Goldfish make their own alcohol in bid to survive extreme conditions

11 Aug 2017

Image: Mirek Kijewski/Shutterstock

New research into a goldfish’s ability to withstand extreme conditions has found it turns to alcohol in a bid to survive.

How a goldfish manages to tolerate the extreme, oxygen-depleted environments of frozen lakes for up to months at a time has often puzzled biologists, but new research has found that it’s down to some locally brewed alcohol.
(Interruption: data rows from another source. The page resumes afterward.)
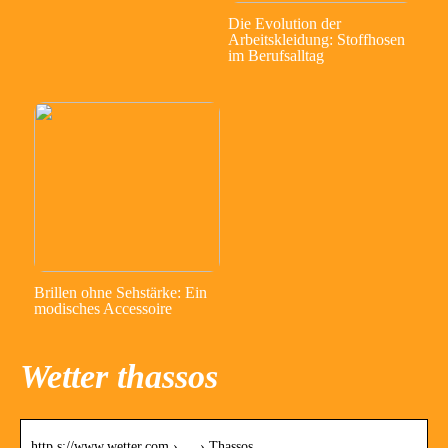
Die Evolution der
Arbeitskleidung: Stoffhosen
im Berufsalltag
Brillen ohne Sehstärke: Ein
modisches Accessoire
Wetter thassos
http s://www.wetter.com › … › Thassos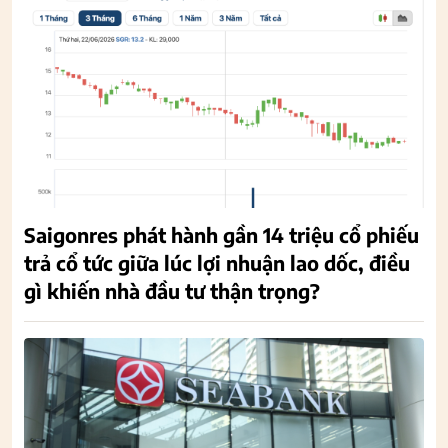
Saigonres phát hành gần 14 triệu cổ phiếu
trả cổ tức giữa lúc lợi nhuận lao dốc, điều
gì khiến nhà đầu tư thận trọng?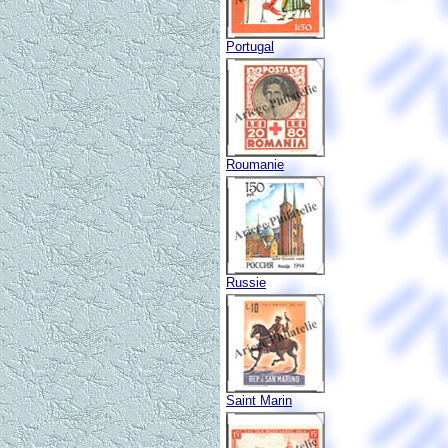
Portugal
Roumanie
Russie
Saint Marin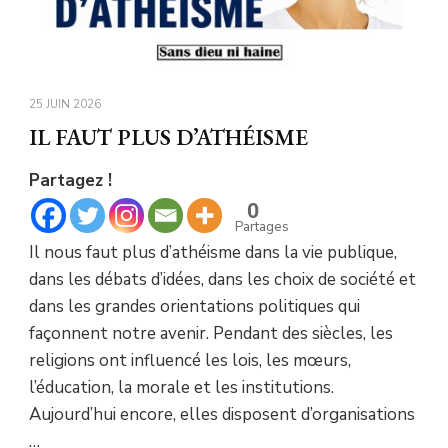
25 JUIN 2026
IL FAUT PLUS D’ATHÉISME
Partagez !
0
Partages
Il nous faut plus d’athéisme dans la vie publique,
dans les débats d’idées, dans les choix de société et
dans les grandes orientations politiques qui
façonnent notre avenir. Pendant des siècles, les
religions ont influencé les lois, les mœurs,
l’éducation, la morale et les institutions.
Aujourd’hui encore, elles disposent d’organisations
…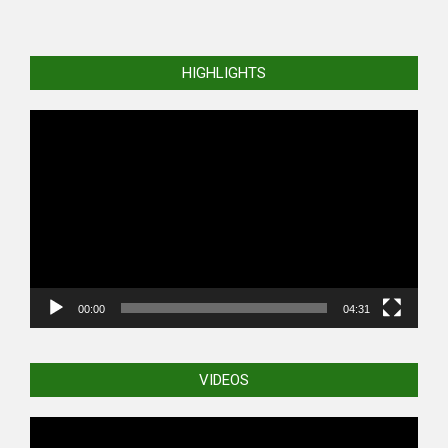
HIGHLIGHTS
Video
Player
00:00
04:31
VIDEOS
Video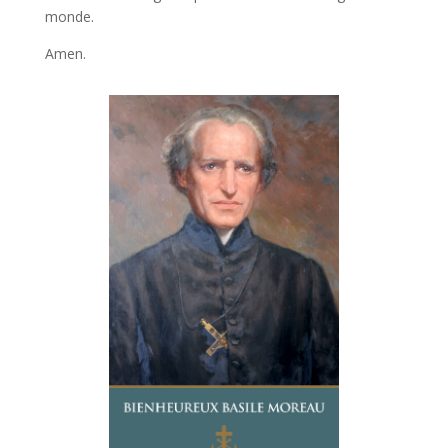
monde.
Amen.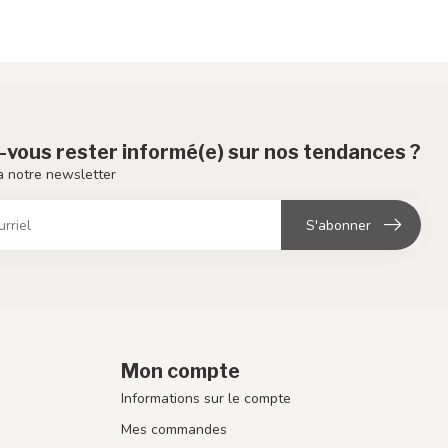
-vous rester informé(e) sur nos tendances ?
 notre newsletter
S'abonner
Mon compte
Informations sur le compte
Mes commandes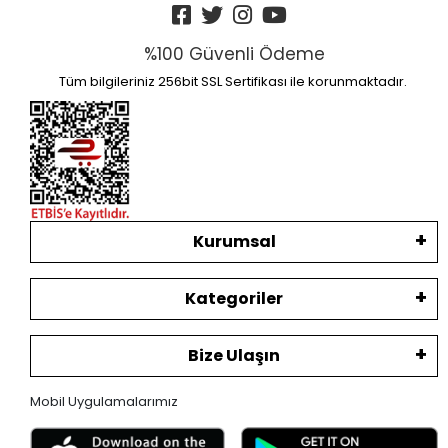
%100 Güvenli Ödeme
Tüm bilgileriniz 256bit SSL Sertifikası ile korunmaktadır.
Kurumsal
Kategoriler
Bize Ulaşın
Mobil Uygulamalarımız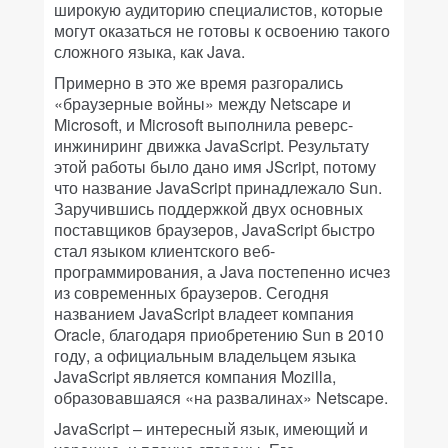
широкую аудиторию специалистов, которые
могут оказаться не готовы к освоению такого
сложного языка, как Java.
Примерно в это же время разгорались
«браузерные войны» между Netscape и
Microsoft, и Microsoft выполнила реверс-
инжиниринг движка JavaScript. Результату
этой работы было дано имя JScript, потому
что название JavaScript принадлежало Sun.
Заручившись поддержкой двух основных
поставщиков браузеров, JavaScript быстро
стал языком клиентского веб-
программирования, а Java постепенно исчез
из современных браузеров. Сегодня
названием JavaScript владеет компания
Oracle, благодаря приобретению Sun в 2010
году, а официальным владельцем языка
JavaScript является компания Mozilla,
образовавшаяся «на развалинах» Netscape.
JavaScript – интересный язык, имеющий и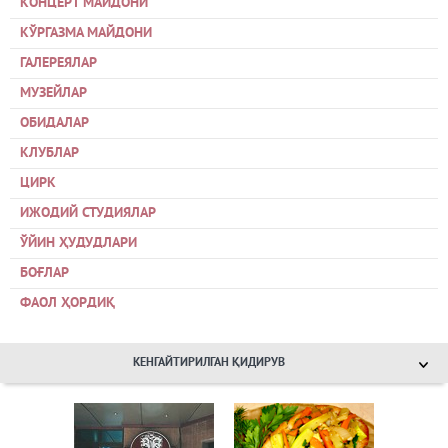
КОНЦЕРТ МАЙДОНИ
КЎРГАЗМА МАЙДОНИ
ГАЛЕРЕЯЛАР
МУЗЕЙЛАР
ОБИДАЛАР
КЛУБЛАР
ЦИРК
ИЖОДИЙ СТУДИЯЛАР
ЎЙИН ҲУДУДЛАРИ
БОҒЛАР
ФАОЛ ҲОРДИҚ
КЕНГАЙТИРИЛГАН ҚИДИРУВ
In a paper published to Scientific Reports, a team of researchers from the University of Liverpool discovered that goldfish and their wild relatives, the crucian carp, are able to convert anaerobically produced lactic acid into ethanol.
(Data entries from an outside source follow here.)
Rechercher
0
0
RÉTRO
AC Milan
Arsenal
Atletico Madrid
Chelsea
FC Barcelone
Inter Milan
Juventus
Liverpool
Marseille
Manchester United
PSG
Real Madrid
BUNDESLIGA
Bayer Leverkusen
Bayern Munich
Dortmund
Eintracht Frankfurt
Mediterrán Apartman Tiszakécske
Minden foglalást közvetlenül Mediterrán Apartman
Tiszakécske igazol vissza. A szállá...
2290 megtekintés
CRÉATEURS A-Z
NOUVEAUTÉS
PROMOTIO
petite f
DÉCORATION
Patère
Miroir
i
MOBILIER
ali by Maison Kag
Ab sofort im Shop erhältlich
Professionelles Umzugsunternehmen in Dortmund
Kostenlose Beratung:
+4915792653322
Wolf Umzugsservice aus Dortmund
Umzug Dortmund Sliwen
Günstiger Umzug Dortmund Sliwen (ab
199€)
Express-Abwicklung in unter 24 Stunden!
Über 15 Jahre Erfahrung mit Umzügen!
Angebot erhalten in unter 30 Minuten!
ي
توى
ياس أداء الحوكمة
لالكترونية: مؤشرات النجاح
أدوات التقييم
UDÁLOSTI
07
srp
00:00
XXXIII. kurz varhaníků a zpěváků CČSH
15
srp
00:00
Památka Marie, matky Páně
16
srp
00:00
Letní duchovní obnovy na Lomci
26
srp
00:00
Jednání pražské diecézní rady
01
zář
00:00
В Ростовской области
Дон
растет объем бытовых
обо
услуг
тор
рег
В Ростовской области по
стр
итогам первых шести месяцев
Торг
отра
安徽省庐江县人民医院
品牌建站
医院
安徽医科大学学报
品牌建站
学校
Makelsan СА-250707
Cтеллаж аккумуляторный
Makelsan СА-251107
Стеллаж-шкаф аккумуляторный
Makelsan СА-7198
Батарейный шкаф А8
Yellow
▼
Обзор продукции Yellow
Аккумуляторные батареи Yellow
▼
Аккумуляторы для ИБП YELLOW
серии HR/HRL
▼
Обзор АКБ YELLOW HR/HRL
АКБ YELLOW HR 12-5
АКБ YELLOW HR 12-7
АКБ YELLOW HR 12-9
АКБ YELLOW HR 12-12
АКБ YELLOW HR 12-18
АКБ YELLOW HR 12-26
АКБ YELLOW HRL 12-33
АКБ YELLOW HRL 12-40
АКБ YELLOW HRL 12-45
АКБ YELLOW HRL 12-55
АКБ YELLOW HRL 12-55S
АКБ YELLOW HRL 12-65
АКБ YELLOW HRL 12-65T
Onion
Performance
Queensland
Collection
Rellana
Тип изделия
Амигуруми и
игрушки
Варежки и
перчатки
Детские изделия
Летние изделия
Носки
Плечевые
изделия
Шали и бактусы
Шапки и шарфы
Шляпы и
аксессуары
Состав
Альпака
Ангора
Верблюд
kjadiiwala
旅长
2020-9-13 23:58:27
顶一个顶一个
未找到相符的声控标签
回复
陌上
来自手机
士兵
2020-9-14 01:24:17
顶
This diffuses across their gills into the surrounding water, helping to prevent a dangerous build-up of lactic acid in the body, making it unique among vertebrates.

Possibly dating back to a mutation 8m years ago, the process was found in the muscles of goldfish and crucian carp, which contain two sets of the proteins normally used to channel carbohydrates towards their breakdown for energy production in a cell’s mitochondria.

While one of the proteins is similar to its vertebrate cousins, the second has been found to switch on in the absence of oxygen, allowing for the production of alcohol outside the mitochondria.

Enough to put a human over the limit

How much alcohol is produced might astound some, with crucian carp creating up to 50mg of alcohol per 100ml of blood, above the drink-driving limit of many countries.

“This is still a much better situation than filling up with lactic acid, which is the metabolic end product for other vertebrates, including humans, when devoid of oxygen,” said Dr Michael Berenbrink, an evolutionary physiologist at the University of Liverpool.

In trying to explain the possibly evolutionary purpose of the unique trait, lead author of the paper Dr Cathrine Elisabeth Fagernes said: “The ethanol production allows the crucian carp to be the only fish species surviving and exploiting these harsh environments, thereby avoiding competition and escaping predation by other fish species with which they normally interact in better-oxygenated waters.

“It’s no wonder then that the crucian carp’s cousin, the goldfish, is arguably one of the most resilient pets under human care.”